Cancer cells arise as a consequence of the pervasion of the same molecular pathways that are employed by stem and progenitor cells to both self-perpetuate and (re)generate tissues [1]. Such a phenomenon makes it challenging to pharmacologically target these pathways without harming the integrity of healthy tissue [1]. However, this is also a double-edged sword for cancer cells since by creating these specific molecular perturbations they usually become addicted to them [4]. This constitutes a therapeutic opportunity that can be exploited by identifying biomarkers able to predict such cancer addiction to specific molecular programs. Here we have shown that the upregulation of the activity of the GEF VAV2 in keratinocytes leads to the upregulation of a large number of genes associated with both stem cell-like and cell cycle features. Interestingly, PathwayMapper [43] analyses show that the Vav2Onc stem cell-like signature is closely related to the presence of oncogenic alterations in key loci such as EGFR, FGFR1, HRAS, PIK3CA, c-MYC, and CCND1 loci in hnSCC (Figure 6). Importantly, we have also shown that this Vav2Onc-regulated gene expression program has a number of pharmacological Achilles’ heels, including aurora kinase family members, Check1, Cdc7 and Plk1.

Figure 6

Head and neck squamous cell carcinoma pathways related to the Vav2Onc CSS according to PathwayMapper. The frequency of oncogenic lesions found in each gene are indicated.

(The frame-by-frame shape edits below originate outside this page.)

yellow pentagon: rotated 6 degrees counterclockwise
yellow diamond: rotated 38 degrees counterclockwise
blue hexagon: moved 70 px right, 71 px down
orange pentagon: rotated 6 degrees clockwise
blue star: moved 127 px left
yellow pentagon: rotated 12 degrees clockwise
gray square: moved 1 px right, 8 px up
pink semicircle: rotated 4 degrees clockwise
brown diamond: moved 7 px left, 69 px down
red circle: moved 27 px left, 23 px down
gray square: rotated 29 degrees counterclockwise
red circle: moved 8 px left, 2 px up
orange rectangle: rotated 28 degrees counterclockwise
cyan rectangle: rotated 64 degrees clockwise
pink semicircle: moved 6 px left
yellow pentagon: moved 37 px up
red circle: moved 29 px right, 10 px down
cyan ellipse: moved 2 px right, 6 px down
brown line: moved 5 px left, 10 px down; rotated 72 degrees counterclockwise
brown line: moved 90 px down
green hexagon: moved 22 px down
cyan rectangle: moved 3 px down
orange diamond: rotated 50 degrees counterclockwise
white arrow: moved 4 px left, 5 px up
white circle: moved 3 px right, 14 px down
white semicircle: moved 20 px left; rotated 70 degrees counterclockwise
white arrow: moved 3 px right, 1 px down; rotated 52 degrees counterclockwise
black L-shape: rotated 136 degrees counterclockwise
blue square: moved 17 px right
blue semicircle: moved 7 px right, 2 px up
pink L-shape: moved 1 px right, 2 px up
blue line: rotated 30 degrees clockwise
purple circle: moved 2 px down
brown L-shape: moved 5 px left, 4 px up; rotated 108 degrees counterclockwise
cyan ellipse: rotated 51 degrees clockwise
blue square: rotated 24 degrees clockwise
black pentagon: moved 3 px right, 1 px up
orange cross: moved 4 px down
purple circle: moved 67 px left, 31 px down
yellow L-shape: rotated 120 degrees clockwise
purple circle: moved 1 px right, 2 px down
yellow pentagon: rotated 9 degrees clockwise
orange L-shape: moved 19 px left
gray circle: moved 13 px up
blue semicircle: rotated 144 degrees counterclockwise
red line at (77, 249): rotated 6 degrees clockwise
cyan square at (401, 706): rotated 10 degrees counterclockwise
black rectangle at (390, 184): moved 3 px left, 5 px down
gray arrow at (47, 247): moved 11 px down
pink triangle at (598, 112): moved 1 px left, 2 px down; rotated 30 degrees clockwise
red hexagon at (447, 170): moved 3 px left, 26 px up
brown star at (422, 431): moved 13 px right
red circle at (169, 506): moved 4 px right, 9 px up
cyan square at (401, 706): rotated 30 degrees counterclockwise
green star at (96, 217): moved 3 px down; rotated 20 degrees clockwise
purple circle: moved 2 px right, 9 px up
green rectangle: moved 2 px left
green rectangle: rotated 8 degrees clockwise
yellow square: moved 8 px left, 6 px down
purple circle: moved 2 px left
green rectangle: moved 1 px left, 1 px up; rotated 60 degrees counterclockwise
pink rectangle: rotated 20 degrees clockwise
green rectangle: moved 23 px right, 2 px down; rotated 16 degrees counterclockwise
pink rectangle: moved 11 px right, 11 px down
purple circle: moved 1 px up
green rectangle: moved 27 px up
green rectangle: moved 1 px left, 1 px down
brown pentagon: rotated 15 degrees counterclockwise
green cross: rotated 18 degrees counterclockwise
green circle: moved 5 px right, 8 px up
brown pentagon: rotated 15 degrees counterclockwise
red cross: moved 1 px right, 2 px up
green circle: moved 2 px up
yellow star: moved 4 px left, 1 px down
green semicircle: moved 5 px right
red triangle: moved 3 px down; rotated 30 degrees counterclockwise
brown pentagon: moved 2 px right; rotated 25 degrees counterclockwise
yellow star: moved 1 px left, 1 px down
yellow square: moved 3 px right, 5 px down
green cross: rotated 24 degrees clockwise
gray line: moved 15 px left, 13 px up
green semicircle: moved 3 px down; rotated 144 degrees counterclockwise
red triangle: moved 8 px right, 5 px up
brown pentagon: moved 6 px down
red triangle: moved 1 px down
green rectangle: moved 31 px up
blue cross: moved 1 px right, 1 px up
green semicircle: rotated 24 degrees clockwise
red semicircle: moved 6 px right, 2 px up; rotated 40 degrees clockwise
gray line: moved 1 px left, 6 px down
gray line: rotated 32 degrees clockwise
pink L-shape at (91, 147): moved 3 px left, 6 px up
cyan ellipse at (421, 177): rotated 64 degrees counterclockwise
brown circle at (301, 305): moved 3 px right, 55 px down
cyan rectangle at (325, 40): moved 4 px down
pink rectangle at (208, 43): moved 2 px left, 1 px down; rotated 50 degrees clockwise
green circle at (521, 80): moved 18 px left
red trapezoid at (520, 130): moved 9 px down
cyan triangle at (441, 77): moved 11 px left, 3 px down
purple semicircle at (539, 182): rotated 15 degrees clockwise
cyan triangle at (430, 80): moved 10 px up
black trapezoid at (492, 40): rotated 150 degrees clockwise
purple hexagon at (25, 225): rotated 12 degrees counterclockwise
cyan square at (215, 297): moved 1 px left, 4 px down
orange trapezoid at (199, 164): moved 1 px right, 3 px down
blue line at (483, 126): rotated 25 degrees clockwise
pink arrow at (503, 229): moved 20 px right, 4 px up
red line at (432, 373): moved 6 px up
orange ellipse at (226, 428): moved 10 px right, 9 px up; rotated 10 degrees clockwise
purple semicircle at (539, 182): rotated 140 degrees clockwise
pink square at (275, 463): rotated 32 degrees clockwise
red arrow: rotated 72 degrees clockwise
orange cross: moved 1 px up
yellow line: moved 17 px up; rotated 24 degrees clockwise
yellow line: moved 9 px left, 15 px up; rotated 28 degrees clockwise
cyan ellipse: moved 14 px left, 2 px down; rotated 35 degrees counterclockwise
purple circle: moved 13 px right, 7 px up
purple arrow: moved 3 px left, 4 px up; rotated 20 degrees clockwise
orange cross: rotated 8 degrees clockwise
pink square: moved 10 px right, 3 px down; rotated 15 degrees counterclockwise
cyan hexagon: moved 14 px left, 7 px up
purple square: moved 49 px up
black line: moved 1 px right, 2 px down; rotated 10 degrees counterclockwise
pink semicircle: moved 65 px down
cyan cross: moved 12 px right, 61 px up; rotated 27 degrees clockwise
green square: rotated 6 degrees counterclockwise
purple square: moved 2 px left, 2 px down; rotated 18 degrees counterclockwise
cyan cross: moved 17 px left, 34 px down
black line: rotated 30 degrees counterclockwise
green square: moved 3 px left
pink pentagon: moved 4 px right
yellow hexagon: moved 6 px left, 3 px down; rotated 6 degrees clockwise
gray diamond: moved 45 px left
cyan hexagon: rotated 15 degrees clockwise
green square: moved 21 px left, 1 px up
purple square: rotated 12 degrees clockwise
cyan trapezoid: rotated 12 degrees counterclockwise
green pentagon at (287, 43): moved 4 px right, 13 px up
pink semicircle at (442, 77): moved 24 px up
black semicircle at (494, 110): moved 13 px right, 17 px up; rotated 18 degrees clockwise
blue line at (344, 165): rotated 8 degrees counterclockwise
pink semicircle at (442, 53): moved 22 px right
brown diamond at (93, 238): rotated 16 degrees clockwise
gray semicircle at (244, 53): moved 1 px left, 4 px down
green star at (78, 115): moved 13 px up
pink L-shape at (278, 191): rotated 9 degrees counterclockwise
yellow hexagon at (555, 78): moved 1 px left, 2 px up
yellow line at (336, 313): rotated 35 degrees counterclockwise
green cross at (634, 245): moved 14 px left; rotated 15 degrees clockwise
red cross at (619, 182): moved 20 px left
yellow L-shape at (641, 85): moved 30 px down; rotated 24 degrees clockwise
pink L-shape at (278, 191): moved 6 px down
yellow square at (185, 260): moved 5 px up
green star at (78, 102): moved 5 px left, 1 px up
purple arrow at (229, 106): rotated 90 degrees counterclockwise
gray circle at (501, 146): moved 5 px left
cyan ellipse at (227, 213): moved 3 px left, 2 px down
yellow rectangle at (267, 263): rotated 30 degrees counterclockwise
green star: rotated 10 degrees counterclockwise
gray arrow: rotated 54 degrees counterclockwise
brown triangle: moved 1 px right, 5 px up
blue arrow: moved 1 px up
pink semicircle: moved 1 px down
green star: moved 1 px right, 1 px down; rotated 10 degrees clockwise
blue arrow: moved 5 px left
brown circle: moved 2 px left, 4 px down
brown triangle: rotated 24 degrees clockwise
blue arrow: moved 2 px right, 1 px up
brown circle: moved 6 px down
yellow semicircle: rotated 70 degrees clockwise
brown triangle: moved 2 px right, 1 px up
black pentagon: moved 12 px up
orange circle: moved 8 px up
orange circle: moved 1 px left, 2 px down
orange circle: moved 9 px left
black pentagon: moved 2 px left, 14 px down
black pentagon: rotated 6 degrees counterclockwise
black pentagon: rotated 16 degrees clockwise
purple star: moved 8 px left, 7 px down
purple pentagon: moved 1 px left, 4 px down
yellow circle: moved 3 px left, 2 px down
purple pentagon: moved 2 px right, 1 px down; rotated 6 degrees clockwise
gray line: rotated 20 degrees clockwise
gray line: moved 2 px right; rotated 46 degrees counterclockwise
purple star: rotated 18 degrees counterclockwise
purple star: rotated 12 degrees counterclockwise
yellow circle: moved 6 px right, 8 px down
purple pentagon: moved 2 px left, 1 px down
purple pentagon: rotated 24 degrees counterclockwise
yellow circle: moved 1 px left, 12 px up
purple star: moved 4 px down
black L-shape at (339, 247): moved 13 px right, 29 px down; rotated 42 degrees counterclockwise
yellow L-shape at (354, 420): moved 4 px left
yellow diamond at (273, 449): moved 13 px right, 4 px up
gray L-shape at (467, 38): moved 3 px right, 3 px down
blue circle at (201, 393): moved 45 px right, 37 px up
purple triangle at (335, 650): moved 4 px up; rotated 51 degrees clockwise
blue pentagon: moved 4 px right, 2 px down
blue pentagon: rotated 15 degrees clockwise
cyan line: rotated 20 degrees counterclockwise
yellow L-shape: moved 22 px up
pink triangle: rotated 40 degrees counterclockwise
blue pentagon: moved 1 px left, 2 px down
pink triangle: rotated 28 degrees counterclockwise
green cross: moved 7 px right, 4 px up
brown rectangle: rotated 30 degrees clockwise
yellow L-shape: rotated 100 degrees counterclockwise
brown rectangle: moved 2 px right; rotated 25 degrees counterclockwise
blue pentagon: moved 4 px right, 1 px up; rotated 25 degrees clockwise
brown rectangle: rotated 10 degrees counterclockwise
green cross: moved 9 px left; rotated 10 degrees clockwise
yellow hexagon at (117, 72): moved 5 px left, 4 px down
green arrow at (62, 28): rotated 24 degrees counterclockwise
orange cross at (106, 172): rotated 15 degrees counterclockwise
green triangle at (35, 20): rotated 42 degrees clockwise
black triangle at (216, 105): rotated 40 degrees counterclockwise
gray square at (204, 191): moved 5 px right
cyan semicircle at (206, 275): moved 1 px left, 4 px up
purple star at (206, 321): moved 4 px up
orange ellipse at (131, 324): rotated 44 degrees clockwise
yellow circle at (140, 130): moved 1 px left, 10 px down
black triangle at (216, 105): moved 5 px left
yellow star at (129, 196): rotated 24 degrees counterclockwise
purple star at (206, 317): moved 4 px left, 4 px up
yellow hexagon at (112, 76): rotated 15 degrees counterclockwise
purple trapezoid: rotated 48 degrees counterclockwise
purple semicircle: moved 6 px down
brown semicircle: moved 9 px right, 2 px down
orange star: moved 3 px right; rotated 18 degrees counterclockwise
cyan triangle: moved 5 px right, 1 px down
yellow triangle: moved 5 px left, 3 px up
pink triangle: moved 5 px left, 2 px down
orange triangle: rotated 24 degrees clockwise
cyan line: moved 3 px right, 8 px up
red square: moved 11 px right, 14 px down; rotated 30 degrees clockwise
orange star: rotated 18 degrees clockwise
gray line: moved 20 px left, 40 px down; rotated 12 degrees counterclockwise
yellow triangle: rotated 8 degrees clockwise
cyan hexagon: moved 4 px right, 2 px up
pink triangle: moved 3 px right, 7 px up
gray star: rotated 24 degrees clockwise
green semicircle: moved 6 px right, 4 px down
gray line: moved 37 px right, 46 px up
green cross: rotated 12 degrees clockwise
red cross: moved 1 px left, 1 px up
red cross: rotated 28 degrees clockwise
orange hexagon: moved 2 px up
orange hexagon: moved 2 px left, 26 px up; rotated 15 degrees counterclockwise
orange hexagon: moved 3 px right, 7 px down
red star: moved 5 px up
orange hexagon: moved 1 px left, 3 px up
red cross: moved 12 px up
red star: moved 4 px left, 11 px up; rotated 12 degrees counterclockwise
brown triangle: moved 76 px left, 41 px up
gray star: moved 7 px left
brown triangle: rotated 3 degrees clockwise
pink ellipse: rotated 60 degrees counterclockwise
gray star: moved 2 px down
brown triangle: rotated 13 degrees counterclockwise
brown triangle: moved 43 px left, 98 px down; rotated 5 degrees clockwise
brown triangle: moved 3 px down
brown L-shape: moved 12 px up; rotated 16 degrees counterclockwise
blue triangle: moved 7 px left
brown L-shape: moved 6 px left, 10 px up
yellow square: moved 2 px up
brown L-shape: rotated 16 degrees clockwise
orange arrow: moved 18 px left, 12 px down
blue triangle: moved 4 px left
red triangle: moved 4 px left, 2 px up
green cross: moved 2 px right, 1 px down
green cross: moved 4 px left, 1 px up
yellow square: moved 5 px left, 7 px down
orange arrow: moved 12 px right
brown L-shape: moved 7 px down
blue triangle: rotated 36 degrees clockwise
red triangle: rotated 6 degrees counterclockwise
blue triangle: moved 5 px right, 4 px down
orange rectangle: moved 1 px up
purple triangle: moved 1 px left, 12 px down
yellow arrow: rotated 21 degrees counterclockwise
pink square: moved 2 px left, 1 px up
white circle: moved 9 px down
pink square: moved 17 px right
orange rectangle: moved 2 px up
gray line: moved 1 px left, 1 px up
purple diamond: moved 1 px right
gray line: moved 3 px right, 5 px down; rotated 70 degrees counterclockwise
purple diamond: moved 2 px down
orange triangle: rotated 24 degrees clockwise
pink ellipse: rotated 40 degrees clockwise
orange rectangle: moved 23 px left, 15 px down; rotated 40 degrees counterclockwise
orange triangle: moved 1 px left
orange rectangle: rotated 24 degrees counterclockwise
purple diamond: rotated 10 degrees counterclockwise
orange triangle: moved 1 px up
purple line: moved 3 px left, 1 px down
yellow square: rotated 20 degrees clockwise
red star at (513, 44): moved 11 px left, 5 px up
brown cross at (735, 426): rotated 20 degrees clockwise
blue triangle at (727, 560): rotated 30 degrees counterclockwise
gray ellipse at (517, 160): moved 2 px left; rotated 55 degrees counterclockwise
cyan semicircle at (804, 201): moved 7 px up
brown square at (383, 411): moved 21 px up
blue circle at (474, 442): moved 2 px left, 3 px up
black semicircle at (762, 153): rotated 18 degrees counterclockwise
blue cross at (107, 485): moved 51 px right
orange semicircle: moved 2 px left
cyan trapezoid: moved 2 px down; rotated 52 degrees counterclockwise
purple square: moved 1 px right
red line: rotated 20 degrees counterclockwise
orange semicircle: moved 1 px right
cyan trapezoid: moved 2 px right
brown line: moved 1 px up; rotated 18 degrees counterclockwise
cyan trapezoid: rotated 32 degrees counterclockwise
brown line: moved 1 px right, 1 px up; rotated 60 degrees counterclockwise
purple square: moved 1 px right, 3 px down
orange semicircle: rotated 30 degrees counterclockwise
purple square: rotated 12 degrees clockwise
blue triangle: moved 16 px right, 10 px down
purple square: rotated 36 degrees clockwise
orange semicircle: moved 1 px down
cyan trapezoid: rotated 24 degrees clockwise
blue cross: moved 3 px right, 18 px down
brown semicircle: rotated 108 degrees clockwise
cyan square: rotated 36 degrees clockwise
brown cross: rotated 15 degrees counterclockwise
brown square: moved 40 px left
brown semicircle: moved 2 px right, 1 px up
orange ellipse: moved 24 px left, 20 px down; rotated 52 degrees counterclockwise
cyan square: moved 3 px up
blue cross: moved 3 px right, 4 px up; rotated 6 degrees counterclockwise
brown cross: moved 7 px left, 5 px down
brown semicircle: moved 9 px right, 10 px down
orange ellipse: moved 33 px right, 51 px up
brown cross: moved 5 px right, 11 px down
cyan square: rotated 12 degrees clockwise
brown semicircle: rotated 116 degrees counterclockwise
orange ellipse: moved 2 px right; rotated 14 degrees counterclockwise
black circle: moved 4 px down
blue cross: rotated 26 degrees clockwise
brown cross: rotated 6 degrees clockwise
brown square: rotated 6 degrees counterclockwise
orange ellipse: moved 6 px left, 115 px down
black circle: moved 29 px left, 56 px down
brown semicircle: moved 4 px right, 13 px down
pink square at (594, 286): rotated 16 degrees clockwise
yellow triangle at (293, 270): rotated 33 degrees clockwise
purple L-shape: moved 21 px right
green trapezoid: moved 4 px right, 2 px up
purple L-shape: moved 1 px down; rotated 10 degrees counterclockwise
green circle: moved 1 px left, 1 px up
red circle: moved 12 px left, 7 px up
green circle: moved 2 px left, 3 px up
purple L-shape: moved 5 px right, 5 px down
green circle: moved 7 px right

Interestingly, we have found that the Cdc7 inhibitor XL413 shows the best effectiveness/toxicity ratio in all three 3D organotypic models tested in our study. This is consistent with previous studies indicating that this drug is well tolerated by healthy cells [44,45]. In the SCC context, it has been demonstrated using both in vitro assays and xenograft models that this inhibitor holds great therapeutic promise [45]. According to our data, this therapeutic response will probably be stronger in cancer cells exhibiting high levels of VAV2 activity.

5. Conclusions

Collectively, these data show that the association between VAV2 and the induction of stem cell-like transcriptional programs has translational implications that can be used to identify druggable opportunities in the SCC context. The identification of inhibitors able to counteract excessive VAV2 signaling from a distal downstream position is of special interest, given that the inhibition of the catalytic activity of most RHO GEFs has been difficult to achieve up to now using pharmacological approaches [6]. This is due to the shallow nature of the GEF–RHO GTPase catalytic interface [6]. This underscores the value of implementing multifaceted strategies like the one presented here towards the identification of pharmacologically actionable downstream targets and programs. In this regard, the development of new strategies based on high-throughput biological data and next-generation deep learning bioinformatic algorithms [46] will probably lead the way in the discovery of a new repertoire of cancer vulnerabilities.